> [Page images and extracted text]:
· · · · · · ·

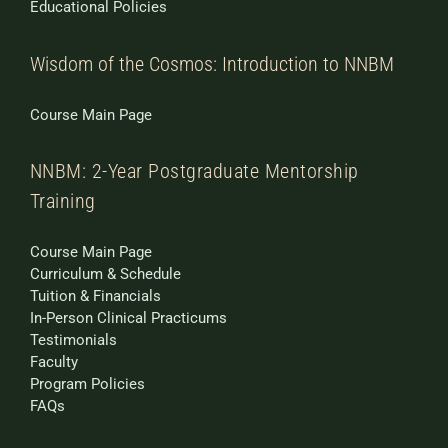
Educational Policies
Wisdom of the Cosmos: Introduction to NNBM
Course Main Page
NNBM: 2-Year Postgraduate Mentorship
Training
Course Main Page
Curriculum & Schedule
Tuition & Financials
In-Person Clinical Practicums
Testimonials
Faculty
Program Policies
FAQs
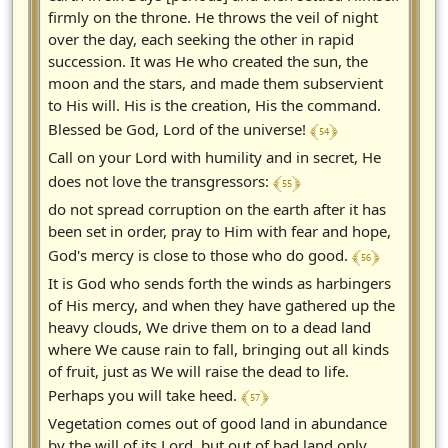
firmly on the throne. He throws the veil of night
over the day, each seeking the other in rapid
succession. It was He who created the sun, the
moon and the stars, and made them subservient
to His will. His is the creation, His the command.
﴾ 54 ﴿
Blessed be God, Lord of the universe!
Call on your Lord with humility and in secret, He
﴾ 55 ﴿
does not love the transgressors:
do not spread corruption on the earth after it has
been set in order, pray to Him with fear and hope,
﴾ 56 ﴿
God's mercy is close to those who do good.
It is God who sends forth the winds as harbingers
of His mercy, and when they have gathered up the
heavy clouds, We drive them on to a dead land
where We cause rain to fall, bringing out all kinds
of fruit, just as We will raise the dead to life.
﴾ 57 ﴿
Perhaps you will take heed.
Vegetation comes out of good land in abundance
by the will of its Lord, but out of bad land only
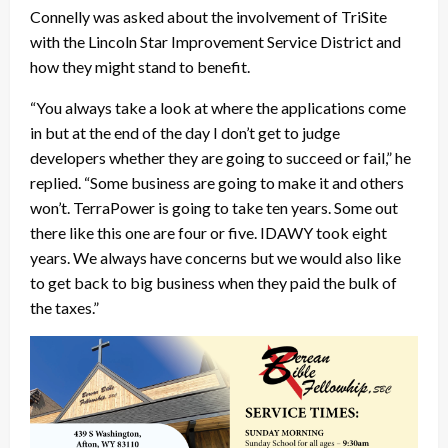
Connelly was asked about the involvement of TriSite
with the Lincoln Star Improvement Service District and
how they might stand to benefit.
“You always take a look at where the applications come
in but at the end of the day I don’t get to judge
developers whether they are going to succeed or fail,” he
replied. “Some business are going to make it and others
won’t. TerraPower is going to take ten years. Some out
there like this one are four or five. IDAWY took eight
years. We always have concerns but we would also like
to get back to big business when they paid the bulk of
the taxes.”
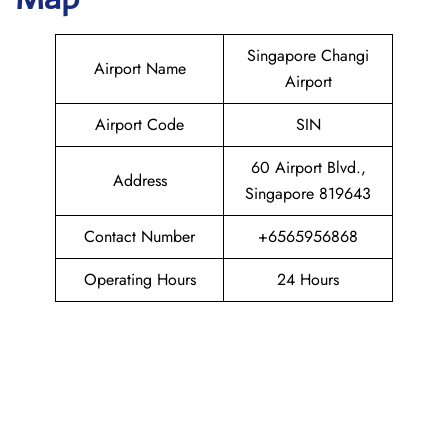
Singapore Changi
Airport Name
Airport
Airport Code
SIN
60 Airport Blvd.,
Address
Singapore 819643
Contact Number
+6565956868
Operating Hours
24 Hours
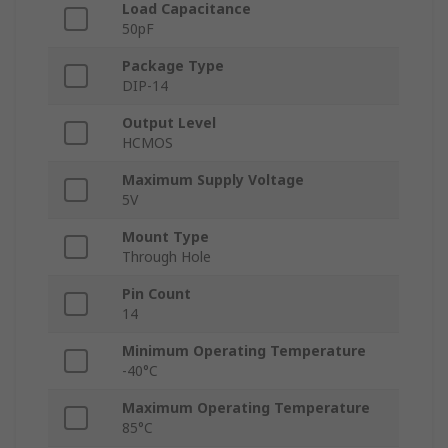
Load Capacitance
50pF
Package Type
DIP-14
Output Level
HCMOS
Maximum Supply Voltage
5V
Mount Type
Through Hole
Pin Count
14
Minimum Operating Temperature
-40°C
Maximum Operating Temperature
85°C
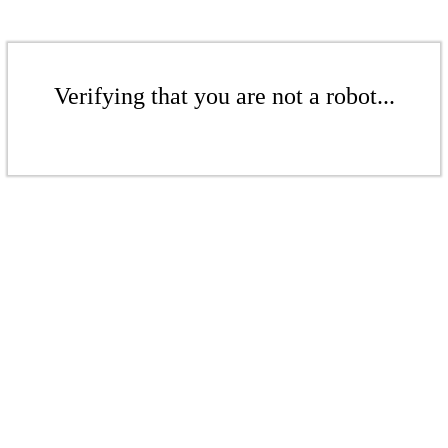
Verifying that you are not a robot...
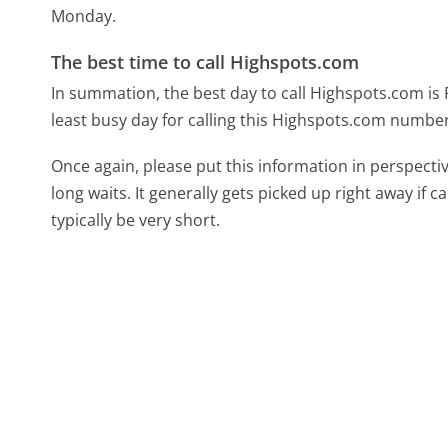
Monday.
The best time to call Highspots.com
In summation, the best day to call Highspots.com is 
least busy day for calling this Highspots.com number,
Once again, please put this information in perspec
long waits. It generally gets picked up right away if ca
typically be very short.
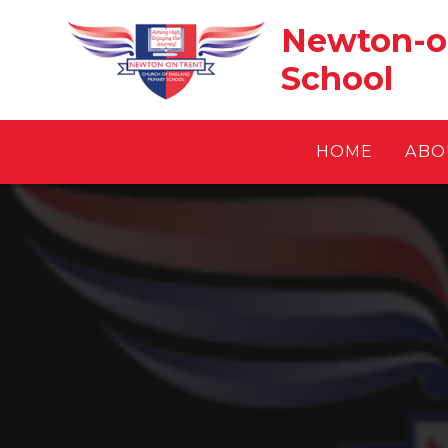
Skip to content ↓
Newton-on
School
HOME
ABO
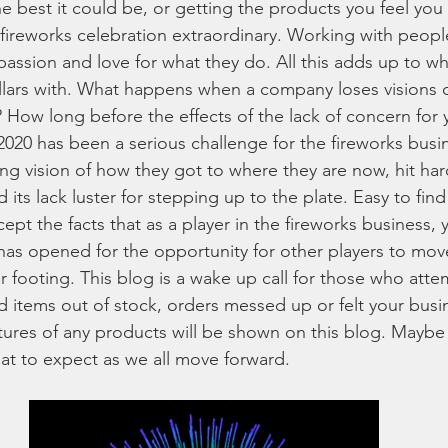
the best it could be, or getting the products you feel yo
y fireworks celebration extraordinary. Working with peopl
reworks
Family Fireworks Packages
Fireworks Artillery She
passion and love for what they do. All this adds up to 
llars with. What happens when a company loses visions 
? How long before the effects of the lack of concern for
orks Shopping Tips
fireworks for Sale
best fireworks deals
 2020 has been a serious challenge for the fireworks busi
ing vision of how they got to where they are now, hit har
s lack luster for stepping up to the plate. Easy to find
works laws by state
aerial fireworks
wholesale fireworks
pt the facts that as a player in the fireworks business, yo
has opened for the opportunity for other players to move
r footing. This blog is a wake up call for those who att
for sale online
4th of July fireworks
party and celebration
 items out of stock, orders messed up or felt your busi
tures of any products will be shown on this blog. Maybe a
t to expect as we all move forward. 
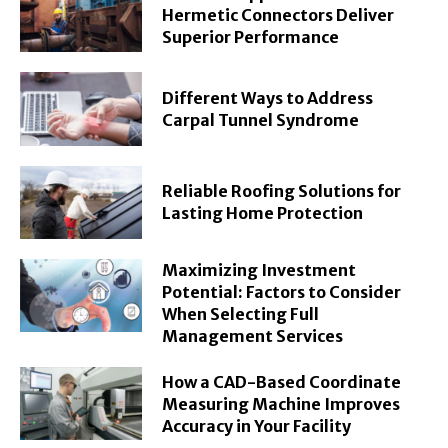
Hermetic Connectors Deliver
Superior Performance
Different Ways to Address
Carpal Tunnel Syndrome
Reliable Roofing Solutions for
Lasting Home Protection
Maximizing Investment
Potential: Factors to Consider
When Selecting Full
Management Services
How a CAD-Based Coordinate
Measuring Machine Improves
Accuracy in Your Facility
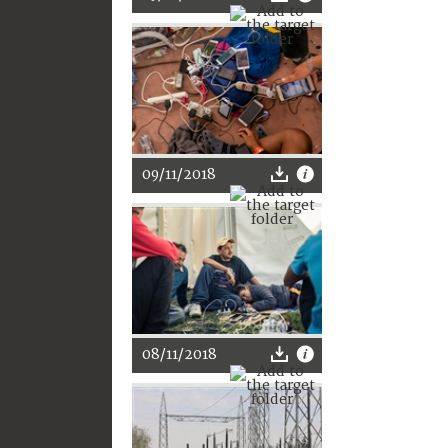
09/11/2018
08/11/2018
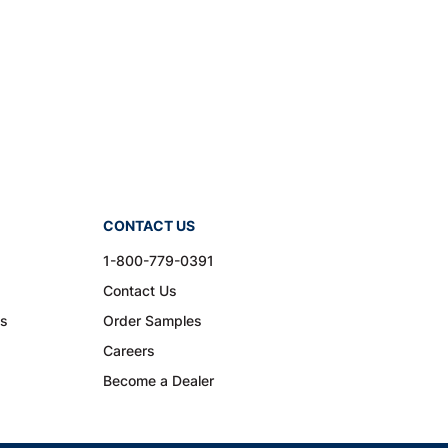
CONTACT US
1-800-779-0391
Contact Us
ns
Order Samples
Careers
Become a Dealer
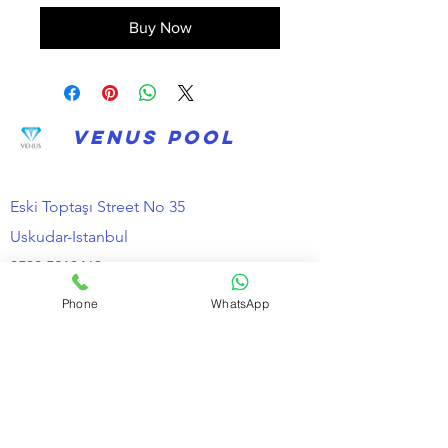
Buy Now
VENUS POOL
Eski Toptaşı Street No 35
Uskudar-Istanbul
0530 5218463
Phone
WhatsApp
Information
about us
Distance Selling Contract
Cancellation and Refund Conditions
Privacy and Security
KVKK Clarification Text
Contact Email *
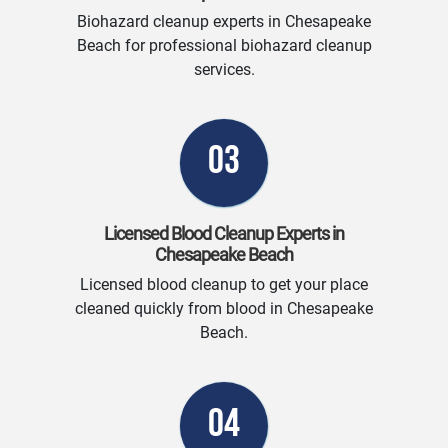
Biohazard cleanup experts in Chesapeake
Beach for professional biohazard cleanup
services.
03
Licensed Blood Cleanup Experts in
Chesapeake Beach
Licensed blood cleanup to get your place
cleaned quickly from blood in Chesapeake
Beach.
04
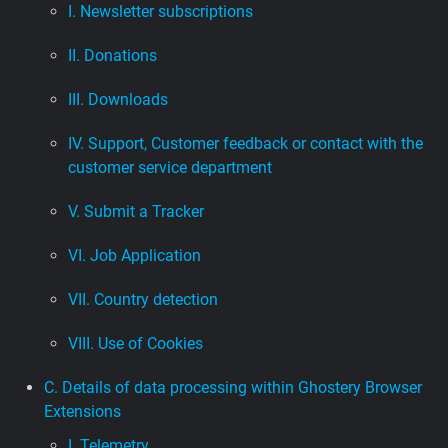
I. Newsletter subscriptions
II. Donations
III. Downloads
IV. Support, Customer feedback or contact with the
customer service department
V. Submit a Tracker
VI. Job Application
VII. Country detection
VIII. Use of Cookies
C. Details of data processing within Ghostery Browser
Extensions
I. Telemetry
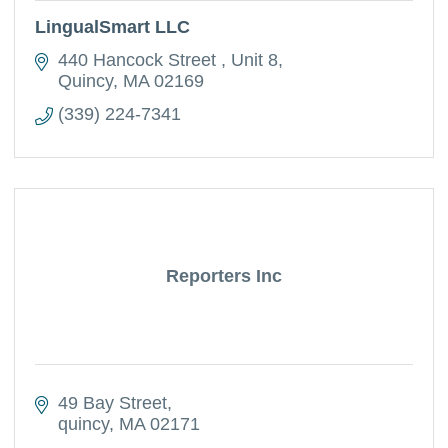
LingualSmart LLC
440 Hancock Street 
Unit 8
Quincy
MA
02169
(339) 224-7341
Reporters Inc
49 Bay Street
quincy
MA
02171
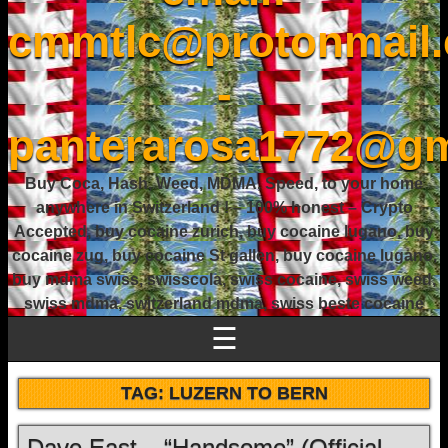
cmmtlc@protonmail
-
panterarosa1772@gm
Buy Coca, Hash, Weed, MDMA, Speed, to your home
anywhere in Switzerland ! – 100% honest – Crypto
Accepted, buy cocaine zurich, buy cocaine lugano, buy
cocaine zug, buy cocaine St gallen, buy cocaine lugano,
buy mdma swiss, swisscola, swiss cocaine, swiss weed,
swiss mdma, switzerland mdma, swiss beste cocaine
☰
TAG:
LUZERN TO BERN
Dave East – “Handsome” (Official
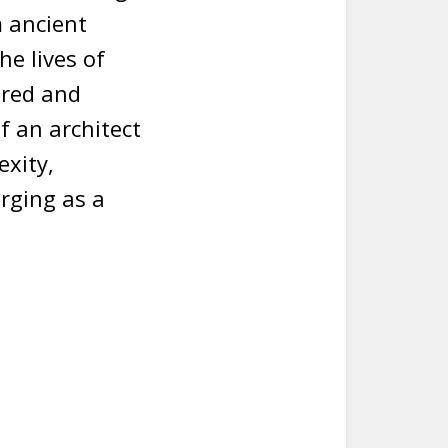
 ancient
he lives of
ered and
f an architect
exity,
rging as a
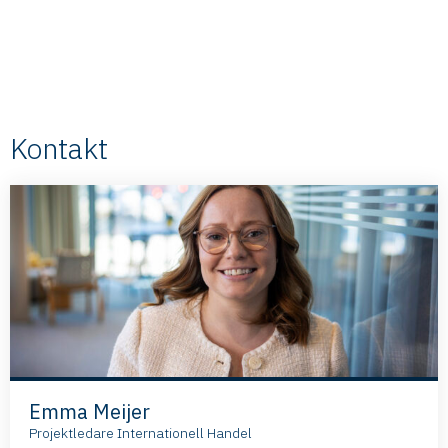
Kontakt
Emma Meijer
Projektledare Internationell Handel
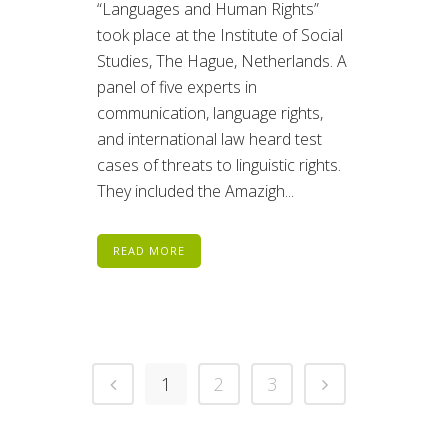
“Languages and Human Rights”
took place at the Institute of Social
Studies, The Hague, Netherlands. A
panel of five experts in
communication, language rights,
and international law heard test
cases of threats to linguistic rights.
They included the Amazigh...
READ MORE
1
2
3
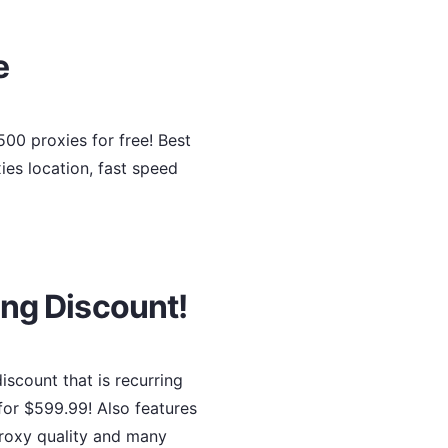
e
00 proxies for free! Best
ies location, fast speed
ing Discount!
scount that is recurring
for $599.99! Also features
 proxy quality and many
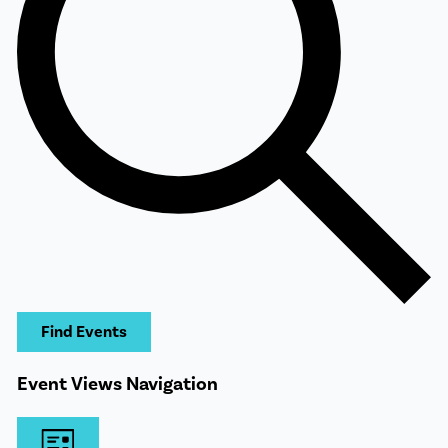
Find Events
Event Views Navigation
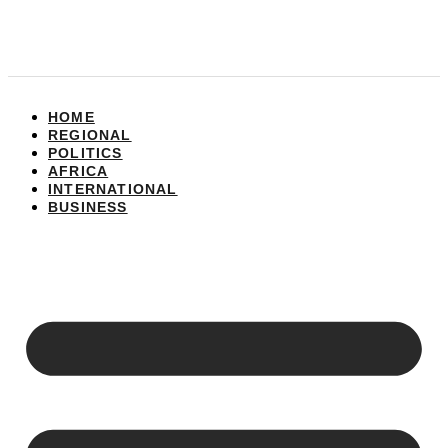
HOME
REGIONAL
POLITICS
AFRICA
INTERNATIONAL
BUSINESS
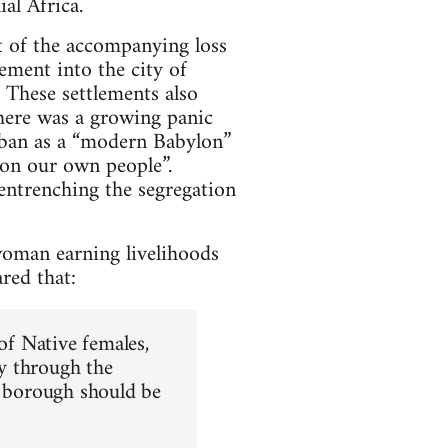
ial Africa.
lt of the accompanying loss
ement into the city of
 These settlements also
here was a growing panic
urban as a “modern Babylon”
on our own people”.
 entrenching the segregation
woman earning livelihoods
red that:
of Native females,
y through the
e borough should be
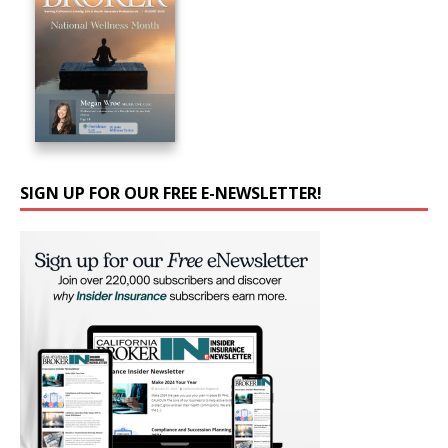
SIGN UP FOR OUR FREE E-NEWSLETTER!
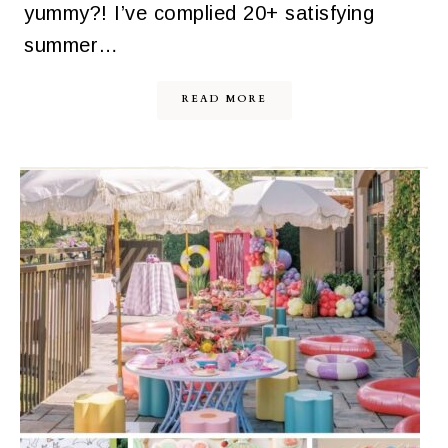
yummy?! I’ve complied 20+ satisfying
summer…
READ MORE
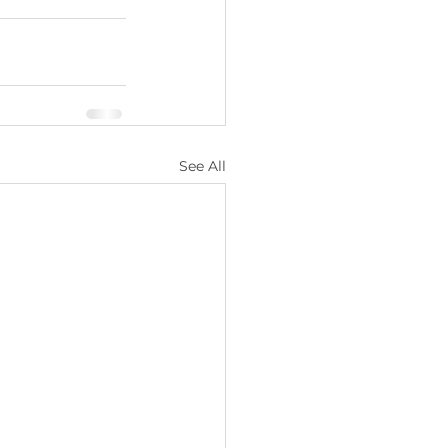
See All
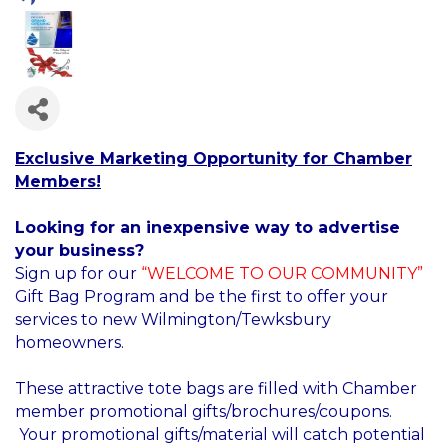
Exclusive Marketing Opportunity for Chamber
Members!
Looking for an inexpensive way to advertise
your business?
Sign up for our
“WELCOME TO OUR COMMUNITY”
Gift Bag Program and be the first to offer your
services to new Wilmington/Tewksbury
homeowners.
These attractive tote bags are filled with Chamber
member promotional gifts/brochures/coupons.
Your promotional gifts/material will catch potential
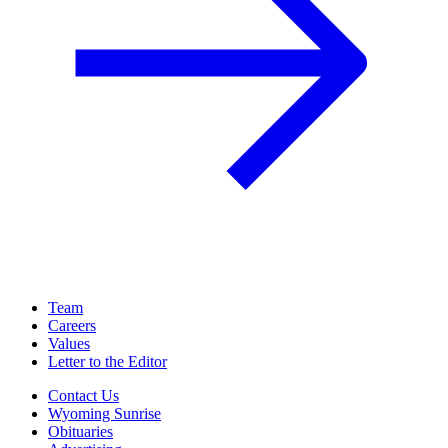
Team
Careers
Values
Letter to the Editor
Contact Us
Wyoming Sunrise
Obituaries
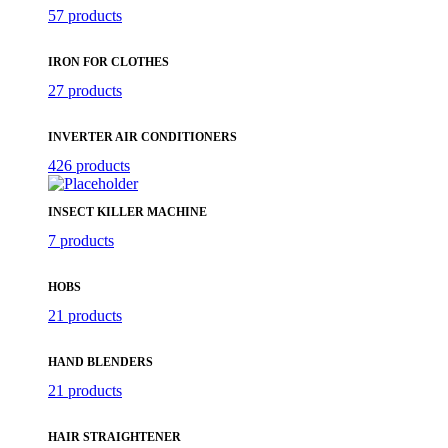
57 products
IRON FOR CLOTHES
27 products
INVERTER AIR CONDITIONERS
426 products
INSECT KILLER MACHINE
7 products
HOBS
21 products
HAND BLENDERS
21 products
HAIR STRAIGHTENER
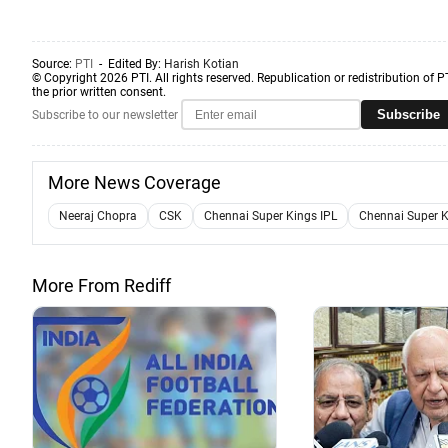
Source:
PTI
- Edited By:
Harish Kotian
© Copyright 2026 PTI. All rights reserved. Republication or redistribution of P
the prior written consent.
Subscribe
Subscribe to our newsletter
More News Coverage
Neeraj Chopra
CSK
Chennai Super Kings IPL
Chennai Super K
More From Rediff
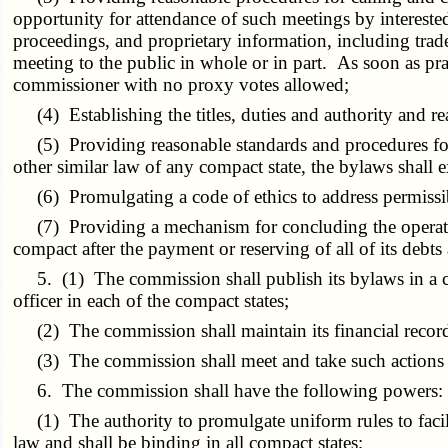
opportunity for attendance of such meetings by interested
proceedings, and proprietary information, including trad
meeting to the public in whole or in part. As soon as pra
commissioner with no proxy votes allowed;
(4) Establishing the titles, duties and authority and rea
(5) Providing reasonable standards and procedures for 
other similar law of any compact state, the bylaws shall
(6) Promulgating a code of ethics to address permissi
(7) Providing a mechanism for concluding the operations
compact after the payment or reserving of all of its debts
5. (1) The commission shall publish its bylaws in a co
officer in each of the compact states;
(2) The commission shall maintain its financial record
(3) The commission shall meet and take such actions as
6. The commission shall have the following powers:
(1) The authority to promulgate uniform rules to facilit
law and shall be binding in all compact states;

· · · · · · ·

> [Problem statement]:
Repeat the lines above exactly, beginning with the one containing "heavy clouds, We drive them on to a dead land" and finishing with the one containing "typically be very short.". No pictures belong in the copy.

> [Result for this task]:
heavy clouds, We drive them on to a dead land
where We cause rain to fall, bringing out all kinds
of fruit, just as We will raise the dead to life.
﴾ 57 ﴿
Perhaps you will take heed.
Vegetation comes out of good land in abundance
by the will of its Lord, but out of bad land only
Connelly was asked about the involvement of TriSite
with the Lincoln Star Improvement Service District and
how they might stand to benefit.
“You always take a look at where the applications come
in but at the end of the day I don’t get to judge
developers whether they are going to succeed or fail,” he
replied. “Some business are going to make it and others
won’t. TerraPower is going to take ten years. Some out
there like this one are four or five. IDAWY took eight
years. We always have concerns but we would also like
to get back to big business when they paid the bulk of
the taxes.”
Singapore Changi
Airport Name
Airport
Airport Code
SIN
60 Airport Blvd.,
Address
Singapore 819643
Contact Number
+6565956868
Operating Hours
24 Hours
Load Capacitance
50pF
Package Type
DIP-14
Output Level
HCMOS
Maximum Supply Voltage
5V
Mount Type
Through Hole
Pin Count
14
Minimum Operating Temperature
-40°C
Maximum Operating Temperature
85°C
Verifying that you are not a robot...
Monday.
The best time to call Highspots.com
In summation, the best day to call Highspots.com is 
least busy day for calling this Highspots.com number,
Once again, please put this information in perspec
long waits. It generally gets picked up right away if ca
typically be very short.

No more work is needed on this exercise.